EthicsOral Questions

3 p.m.

Liberal

The Speaker Liberal Peter Milliken

The hon. member for Northumberland—Quinte West.

Foreign AffairsOral Questions

3 p.m.

Conservative

Rick Norlock Conservative Northumberland—Quinte West, ON

Mr. Speaker, my question is for the Secretary of State (Foreign Affairs and International Trade).

As the Secretary of State knows, Brenda Martin remains in a Mexican jail awaiting trial. My constituents of Northumberland—Quinte West are worried about Ms. Martin, while people like the member for Pickering—Scarborough East are using ambulance chasing tactics to try to make Ms. Martin's plight a political tool.

Could the Secretary of State tell the House what steps our Conservative government is taking with Mexico to advance Ms. Martin's case to ensure a speedy trial and her rights are being respected?

Foreign AffairsOral Questions

3 p.m.

Simcoe—Grey Ontario

Conservative

Helena Guergis ConservativeSecretary of State (Foreign Affairs and International Trade) (Sport)

Mr. Speaker, the member for Northumberland—Quinte West has worked tirelessly to advance Ms. Martin's plight.

Our Canadian officials regularly supply Ms. Martin with consular services. We have raised her case at the highest levels in both letters and personal representation up to and including the president of Mexico.

I returned last night from Mexico, where I met face to face with its foreign minister and its attorney general, where I again raised Ms.

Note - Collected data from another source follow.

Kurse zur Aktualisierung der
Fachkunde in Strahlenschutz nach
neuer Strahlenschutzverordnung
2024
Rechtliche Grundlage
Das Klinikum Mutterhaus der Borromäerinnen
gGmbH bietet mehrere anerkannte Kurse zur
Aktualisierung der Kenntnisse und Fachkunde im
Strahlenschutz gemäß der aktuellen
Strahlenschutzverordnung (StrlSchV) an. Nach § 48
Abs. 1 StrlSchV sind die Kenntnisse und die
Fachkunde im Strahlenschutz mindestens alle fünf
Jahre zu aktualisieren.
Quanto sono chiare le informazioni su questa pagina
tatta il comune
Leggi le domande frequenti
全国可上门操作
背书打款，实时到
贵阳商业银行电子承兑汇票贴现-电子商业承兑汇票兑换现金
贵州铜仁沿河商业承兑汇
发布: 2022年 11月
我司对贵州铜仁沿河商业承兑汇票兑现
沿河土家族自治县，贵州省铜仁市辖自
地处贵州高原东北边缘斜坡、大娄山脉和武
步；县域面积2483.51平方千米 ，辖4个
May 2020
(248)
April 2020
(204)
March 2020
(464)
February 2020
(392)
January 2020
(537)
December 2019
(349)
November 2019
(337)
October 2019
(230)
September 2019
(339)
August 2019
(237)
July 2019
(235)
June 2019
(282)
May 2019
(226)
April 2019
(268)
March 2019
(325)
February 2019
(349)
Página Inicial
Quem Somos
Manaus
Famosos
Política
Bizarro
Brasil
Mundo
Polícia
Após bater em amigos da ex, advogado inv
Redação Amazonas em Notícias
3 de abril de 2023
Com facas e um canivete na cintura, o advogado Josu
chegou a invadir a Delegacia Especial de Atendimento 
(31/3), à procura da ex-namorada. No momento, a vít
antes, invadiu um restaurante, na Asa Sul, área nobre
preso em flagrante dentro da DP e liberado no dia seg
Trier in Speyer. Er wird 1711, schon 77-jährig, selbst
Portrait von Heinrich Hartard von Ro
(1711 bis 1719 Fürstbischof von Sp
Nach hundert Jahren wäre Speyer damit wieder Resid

Martin's case. I also met with state and federal officials, expressing our concerns for consular matters and Ms. Martin's need for a very speedy trial.

Presence in GalleryOral Questions

3 p.m.

Liberal

The Speaker Liberal Peter Milliken

I would like to draw to the attention of hon. members the presence in the gallery of His Excellency Dr. Norbert Lammert, President of the Federal Parliament (Bundestag) of the Federal Republic of Germany.

Presence in GalleryOral Questions

3 p.m.

Some hon. members

Hear, hear!

Presence in GalleryOral Questions

3 p.m.

Liberal

The Speaker Liberal Peter Milliken

I would also like to draw the attention of hon. members to the presence in the gallery of the Hon. Paul Oram, Minister of Business for the Government of Newfoundland and Labrador.